NEW ORLEANS — Since the beginnings of the Arab Spring, conflict in the Middle East and North Africa has been well-documented. Not as well-documented, however, are the long-term effects that armed conflict has on public health in the Middle East.
From 1950 to 2000, the population of the Middle East and North Africa grew by around 280 million people, which more than triples the previous population numbers. This growth was more than any other major world region experienced during this time. The region contains 6.3 percent of the world’s population but only 1.4 percent of the world’s fresh water.
The stress of a growing population and diminishing natural resources already creates a volatile atmosphere. Governments in the region are constantly struggling to provide infrastructural and public health services for their citizens. This means that additional damage done by armed conflict is particularly harmful.
The presence of conflict also means spending money on treatment of wounded soldiers and civilians. Furthermore, this money — as well as the money funding military action — is often diverted from budgets for health services, education and other valuable social programs.
In Syria, the current conflicts have reduced life expectancy by six years on average for both men and women within only a few years. Other nations in the region, such as Yemen, Tunisia and Egypt have also experienced a reduction in life expectancy of around three months.
Such a sharp reduction in life expectancy is a concrete representation of the systemic damage that armed conflict can have on a nation and a population. Issues that were barely or not at all under control such as poor sanitation and water shortages are being exacerbated, too.

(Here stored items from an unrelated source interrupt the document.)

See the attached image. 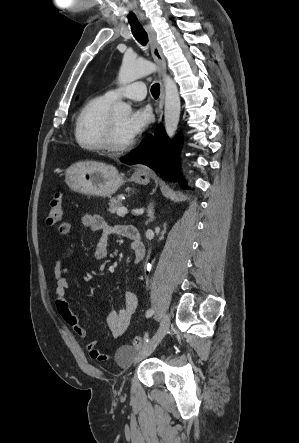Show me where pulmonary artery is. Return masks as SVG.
Segmentation results:
<instances>
[{"mask_svg": "<svg viewBox=\"0 0 299 443\" xmlns=\"http://www.w3.org/2000/svg\"><path fill=\"white\" fill-rule=\"evenodd\" d=\"M146 93L145 83L137 81L121 88L111 89L105 95L112 101L122 97L139 101L145 98Z\"/></svg>", "mask_w": 299, "mask_h": 443, "instance_id": "obj_1", "label": "pulmonary artery"}]
</instances>
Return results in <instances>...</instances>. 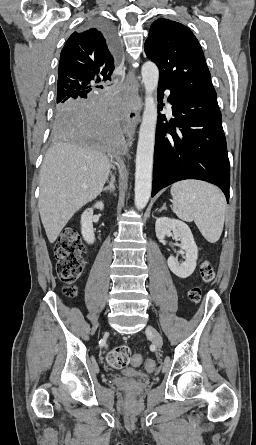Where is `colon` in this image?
Here are the masks:
<instances>
[{"label": "colon", "instance_id": "obj_1", "mask_svg": "<svg viewBox=\"0 0 256 445\" xmlns=\"http://www.w3.org/2000/svg\"><path fill=\"white\" fill-rule=\"evenodd\" d=\"M85 245L80 237L79 232L75 228L65 229L56 243L55 257L57 260V272L62 281L67 285L63 292L65 296L72 298L76 295V288L73 282L76 281L84 268L83 252ZM215 277L214 268L204 262L200 269V278L204 283L211 282ZM189 300L197 303L201 299V290L199 287H193L188 294ZM140 365L142 356L140 354H132L130 348L126 345H119L110 350L107 354V363L115 369H123L129 363ZM147 370L152 371L155 368L153 360L149 359L145 363Z\"/></svg>", "mask_w": 256, "mask_h": 445}]
</instances>
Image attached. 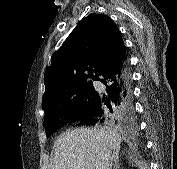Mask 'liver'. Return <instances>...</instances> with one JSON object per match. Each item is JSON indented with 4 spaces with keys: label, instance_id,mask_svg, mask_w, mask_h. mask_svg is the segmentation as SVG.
Listing matches in <instances>:
<instances>
[{
    "label": "liver",
    "instance_id": "6515ba94",
    "mask_svg": "<svg viewBox=\"0 0 177 169\" xmlns=\"http://www.w3.org/2000/svg\"><path fill=\"white\" fill-rule=\"evenodd\" d=\"M122 137L113 128H77L62 133L54 143L51 169H111Z\"/></svg>",
    "mask_w": 177,
    "mask_h": 169
}]
</instances>
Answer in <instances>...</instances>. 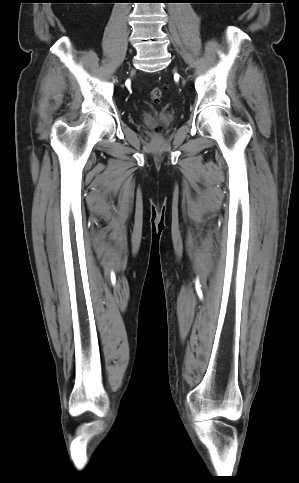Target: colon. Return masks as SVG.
<instances>
[{
	"label": "colon",
	"instance_id": "1",
	"mask_svg": "<svg viewBox=\"0 0 299 483\" xmlns=\"http://www.w3.org/2000/svg\"><path fill=\"white\" fill-rule=\"evenodd\" d=\"M166 87V86H164ZM164 87H160V86H156V87H153L150 91V97L152 99L153 102L157 103L160 101L162 95H163V88ZM155 131L156 132H159L160 131V127L157 126L155 128Z\"/></svg>",
	"mask_w": 299,
	"mask_h": 483
}]
</instances>
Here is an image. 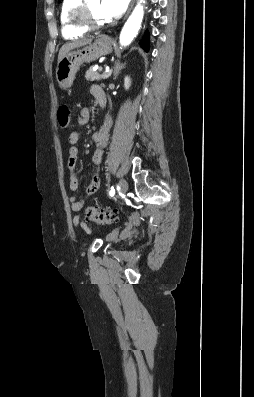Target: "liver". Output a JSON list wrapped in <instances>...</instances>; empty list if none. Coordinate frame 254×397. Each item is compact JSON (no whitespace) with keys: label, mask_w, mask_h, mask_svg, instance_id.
<instances>
[{"label":"liver","mask_w":254,"mask_h":397,"mask_svg":"<svg viewBox=\"0 0 254 397\" xmlns=\"http://www.w3.org/2000/svg\"><path fill=\"white\" fill-rule=\"evenodd\" d=\"M92 42L91 38H82L80 40H76L73 41L71 43H66L64 44L60 51H59V55H58V62L72 49L84 46L86 44H89Z\"/></svg>","instance_id":"6515ba94"}]
</instances>
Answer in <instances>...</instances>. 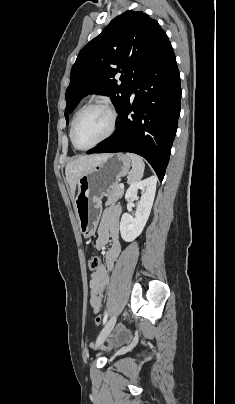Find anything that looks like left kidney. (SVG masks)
Instances as JSON below:
<instances>
[{
	"label": "left kidney",
	"instance_id": "obj_1",
	"mask_svg": "<svg viewBox=\"0 0 235 404\" xmlns=\"http://www.w3.org/2000/svg\"><path fill=\"white\" fill-rule=\"evenodd\" d=\"M156 184L157 178L151 176L145 180L132 183L127 189L126 200H137L138 190H143V193L136 209L135 218L128 213H124L121 217L120 233L124 241L132 242L142 233L152 209Z\"/></svg>",
	"mask_w": 235,
	"mask_h": 404
}]
</instances>
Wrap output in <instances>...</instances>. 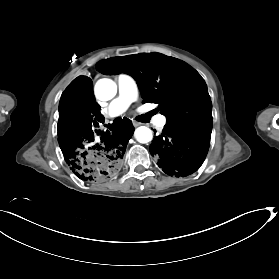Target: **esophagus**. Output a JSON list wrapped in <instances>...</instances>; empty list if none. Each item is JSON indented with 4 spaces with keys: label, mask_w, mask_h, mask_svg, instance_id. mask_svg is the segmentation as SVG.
<instances>
[{
    "label": "esophagus",
    "mask_w": 279,
    "mask_h": 279,
    "mask_svg": "<svg viewBox=\"0 0 279 279\" xmlns=\"http://www.w3.org/2000/svg\"><path fill=\"white\" fill-rule=\"evenodd\" d=\"M132 123H133V126H134V127H137V126H139V125H140V123H139V122H137V121H135V120H133V121H132Z\"/></svg>",
    "instance_id": "esophagus-1"
}]
</instances>
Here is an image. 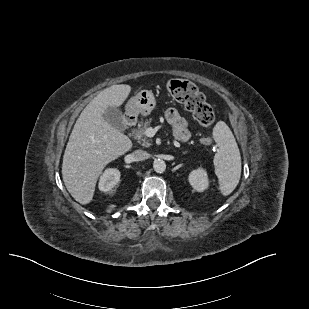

Children are particularly vulnerable to the health-related ramifications of armed conflict. This is because children can be injured directly by conflict. Their parents can also be injured, hindering them and their abilities to take care of the children properly.
Estimates show that in the past ten years, 90 percent of deaths related to war have been civilian deaths. Many of these cases involve sexual violence to mothers. This compounds the hardships of war that affect children. Even if mothers survive, there is palpable risk of mother-to-child transmission of sexually transmitted diseases.
Solution-oriented policies for improving health in the Middle East include labor regulations, fighting for women’s rights and being environmentally friendly. However, most obviously and perhaps most importantly, governmental peace and stability is necessary to keep up with the growing demands for infrastructure and services for public health in the Middle East.